Now if everything else stays the same, except the glycerin is replaced with water, the Reynolds number in the experiment may be something like 60000. That may likely induce turbulent flow as the water tries to slide past itself, but trips in the process. The ink line will get swirled and mixed into oblivion, and no amount of reversing can undo it.

Another key factor that makes this demonstration work is that glycerin has a very low mass diffusivity coefficient compared to something like water. Put a line of ink in motionless glycerin, and it will stay in tact for a long time. Put a line of ink in very still water, and it will diffuse to become evenly distributed in no time.
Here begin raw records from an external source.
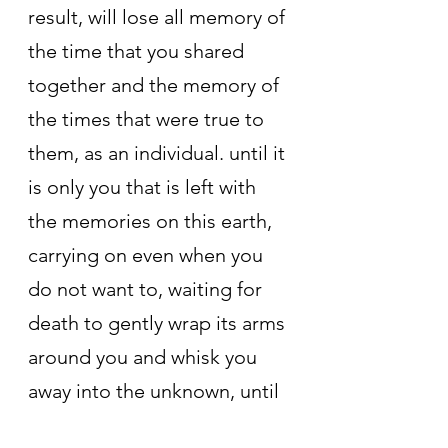
result, will lose all memory of 
the time that you shared 
together and the memory of 
the times that were true to 
them, as an individual. until it 
is only you that is left with 
the memories on this earth, 
carrying on even when you 
do not want to, waiting for 
death to gently wrap its arms 
around you and whisk you 
away into the unknown, until 
there is no evidence that the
With glycerin, you have more than a few millieconds to run the experiment, and you can go nice and slow to avoid turbulent mixing.
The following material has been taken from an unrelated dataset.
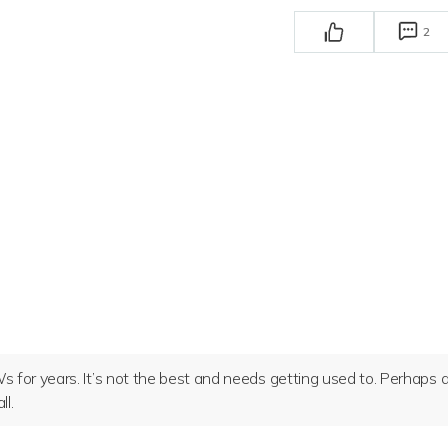
2
 for years. It’s not the best and needs getting used to. Perhaps 
l.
That was an outstanding explanation, aerodave.

Just to second his point, the demo has nothing to do with quantum mechanics. It’s a demonstration of laminar flow.

I’ve actually performed this demo in class back when I was teaching physics. (Someone before my time had put together the cylinder apparatus, and it still had glycerine in it.)

It’s actually a pretty common demo. A simple Google search using the keywords “glycerin laminar flow demo” came up with this link for the second result.

Fantastic explanation.

I just came in to add a link to a video .

“Chaos” by James Gliek explains the rationale for this experiment.

The experiment demonstrates that the motion of the ink in the viscous liquid is still, within limits, reversible.

One of the niftiest uses of this I saw was in an article in Scientific American several years ago for Photon Echoes. This is a weird optical behavior in which a collection of atioms (or molecules, or other material that can come in bulk and has light-absorbing and emitting energy levels) is excited by a pulse of light, allowed to evolve through time, then shocked with another pulse. After a time equal to the times between the first two pulses, most if not all of those atoms will collectively emit another big pulse of light.

the explanation is complex, and involves the Bloch vector of the overall system (you have to use a specific timing for that intermediate pulse), but the action of the Bloch vector is very much like that system of cylinders with viscous liquid and ink in it. The initial pulse is like the initial ink spot. Letting the system evolve is like rotating the cylinder and smearing the ink. The “pi pulse” of light is the act of reversing the direction you turn the cylinder, and the ink spot(s) lining up again is like the resulting “echo”.

Hrm. Could the pulse of light be structured to contain information? A message? How long can the process be extended?

Would it be possible to pulse a message into the medium…wait a loooooong time…and then apply the pi pulse…so the original message would appear later (after an equal interval of time) but be unrecoverable until then? Might this have implications for time-lock safes and the like? Or some kind of cipher application?

Sailboat

Big topic. I just looked for a cite on the internet, and couldn’t find a brief answer. I couldn’t even find the Scientific American article on them. You can google around on your own. Find the Sci Am article if you can. There’s a brief, but (especially if coherent optical effects are new to you) unstaisfying treatment in Amnon Yariv’s Quantum Electronics.

aerodave’s explanation is nice and, I think, accurate.

This brings to mind an oddity about small life forms. If a creature lives in a small environment, where Reynolds numbers are small because the characteristic dimension is small, they can’t locomote with a single reversing degree of freedom in their anatomy. Larger creatures can, like scallops or clams. They open slowly and water moves between their shell halves, then they close quickly and the water jets out and shoots them hingeward. But Reynolds numbers have to be large for behaviors to be unidirectional in time. This puts a lower limit of 2 degrees of freedom on the mobile anatomy of tiny creatures.